By the way another way such a microcode "fix" could operate and which could be even more stealthy: I suppose it would be possible to make a microcode update that would still expose the presence of TSX (making it seem the feature was still enabled) but would override the implementation of the new TSX instructions with "dummy implementations" that actually would never elide the locks and essentially just execute the code the old-fashioned way, thereby avoiding the bug but also foregoing the performance improvement TSX could offer. The only way to determine if this happened would be through performance measurements.

Anyone has more info on the status of TSX in Skylake? In any case it is strange that not more info is released and one has to guess what is affected and what is not. And indeed if the feature is safe to use.

I have a 6700K and the feature is still there. But this also depends on whether the BIOS manufacturer has taken in the microcode updates and also I haven't actually measured the performance so I can't exclude it could still have been disabled cf. the previous paragraph.

Peter Cordes
  • 328,167
  • 45
  • 605
  • 847
Morty
  • 1,706
  • 1
  • 12
  • 25
  • 1
    By the way, note that SKL-054 (in the same errata sheet) also involves TSX. The same status/comments/questions in my post for SKL-105 applies to SKL-054 as well. – Morty Aug 10 '16 at 12:11
  • Seems HLE has now been completely disabled due to new errata: https://news.ycombinator.com/item?id=21533791. It specifically seems XACQUIRE etc. are still present but will always behave as if eliding the lock failed (i.e. no performance advantage) essentially what I was hypothesizing could happen in this post 3 years ago. Intel must have had some chicken bits ;-) – Morty Dec 13 '19 at 19:38

1 Answers1

6

As far as I know, it is supposedly fixed on the latest public microcode update pack from 2016-07-14. For Skylake, this would be revision 0x9d/0x9e of the Skylake base microcode (processor signatures 0x406e3 and 0x506e3).
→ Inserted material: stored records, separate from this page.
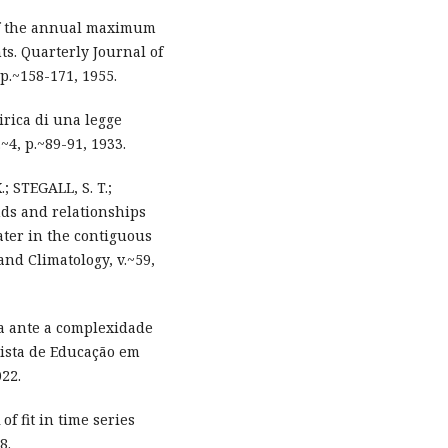
 of the annual maximum
s. Quarterly Journal of
 p.~158-171, 1955.
rica di una legge
.~4, p.~89-91, 1933.
.; STEGALL, S. T.;
nds and relationships
ater in the contiguous
and Climatology, v.~59,
a ante a complexidade
vista de Educação em
022.
of fit in time series
8.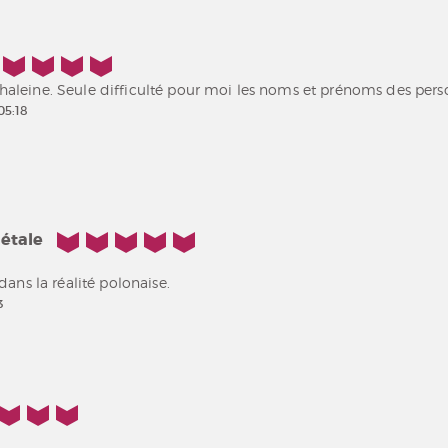
 en haleine. Seule difficulté pour moi les noms et prénoms des per
05:18
5/5
iétale
dans la réalité polonaise.
3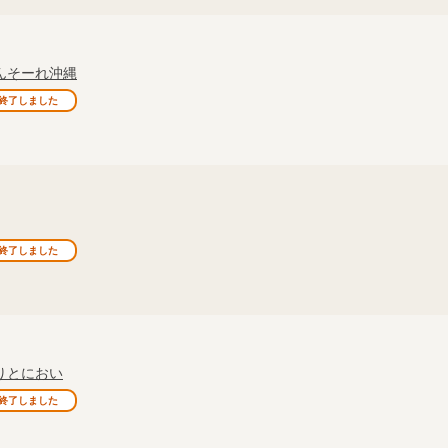
んそーれ沖縄
終了しました
終了しました
りとにおい
終了しました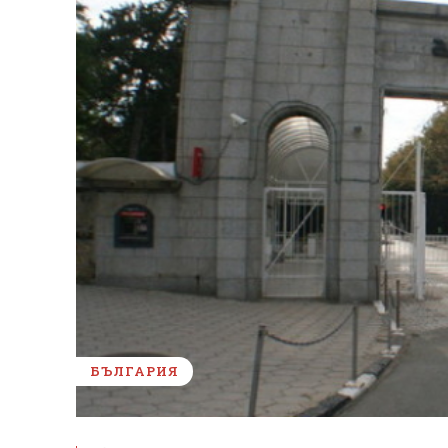
БЪЛГАРИЯ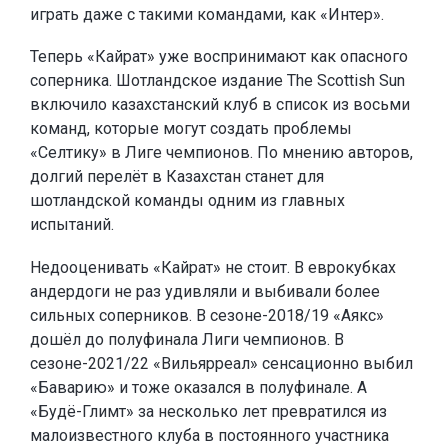
играть даже с такими командами, как «Интер».
Теперь «Кайрат» уже воспринимают как опасного
соперника. Шотландское издание The Scottish Sun
включило казахстанский клуб в список из восьми
команд, которые могут создать проблемы
«Селтику» в Лиге чемпионов. По мнению авторов,
долгий перелёт в Казахстан станет для
шотландской команды одним из главных
испытаний.
Недооценивать «Кайрат» не стоит. В еврокубках
андердоги не раз удивляли и выбивали более
сильных соперников. В сезоне-2018/19 «Аякс»
дошёл до полуфинала Лиги чемпионов. В
сезоне-2021/22 «Вильярреал» сенсационно выбил
«Баварию» и тоже оказался в полуфинале. А
«Будё-Глимт» за несколько лет превратился из
малоизвестного клуба в постоянного участника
This new TSX erratum seems to be present on Broadwell, too. I assume it was also fixed through the new batch of Broadwell-* microcode updates that were published along with the new Skylake microcode updates.
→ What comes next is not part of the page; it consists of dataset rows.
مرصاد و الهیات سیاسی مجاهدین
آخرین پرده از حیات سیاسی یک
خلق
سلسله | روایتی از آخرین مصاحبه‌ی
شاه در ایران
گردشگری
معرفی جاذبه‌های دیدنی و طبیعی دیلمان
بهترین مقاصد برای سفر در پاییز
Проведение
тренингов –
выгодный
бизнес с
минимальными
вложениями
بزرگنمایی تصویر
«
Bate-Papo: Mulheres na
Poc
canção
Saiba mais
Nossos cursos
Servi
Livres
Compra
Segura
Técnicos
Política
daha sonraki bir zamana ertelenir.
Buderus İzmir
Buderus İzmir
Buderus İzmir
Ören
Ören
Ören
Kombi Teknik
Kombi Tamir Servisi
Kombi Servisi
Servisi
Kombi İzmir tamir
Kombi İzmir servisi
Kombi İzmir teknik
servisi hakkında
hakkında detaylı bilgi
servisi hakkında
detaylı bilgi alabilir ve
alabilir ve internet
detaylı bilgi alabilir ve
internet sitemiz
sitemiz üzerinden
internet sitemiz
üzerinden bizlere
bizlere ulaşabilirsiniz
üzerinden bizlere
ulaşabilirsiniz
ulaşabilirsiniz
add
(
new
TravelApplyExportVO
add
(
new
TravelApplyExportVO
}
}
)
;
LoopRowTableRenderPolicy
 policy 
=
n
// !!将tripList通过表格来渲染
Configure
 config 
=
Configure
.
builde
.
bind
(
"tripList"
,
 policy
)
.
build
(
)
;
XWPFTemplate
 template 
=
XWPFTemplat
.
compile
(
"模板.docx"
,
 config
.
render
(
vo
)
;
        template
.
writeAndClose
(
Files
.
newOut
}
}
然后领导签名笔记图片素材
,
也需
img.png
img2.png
For Linux, which updates microcode through data sent by the bootloader, it is trivial to apply the update and it is already available in most (serious) distributions. For Windows, you need to pester your system vendor for an EFI/BIOS update.

Sorry, I don't have the means to test TSX in latest Skylake/Broadwell microcode to check whether it is eliding locks or "always failing". As for disabling TSX, you must understand it has a real impact in L3 effectiveness (it does not come for free!) and power consumption, it would make a lot of sense to have TSX disabled by the BIOS on anything with a smaller L3.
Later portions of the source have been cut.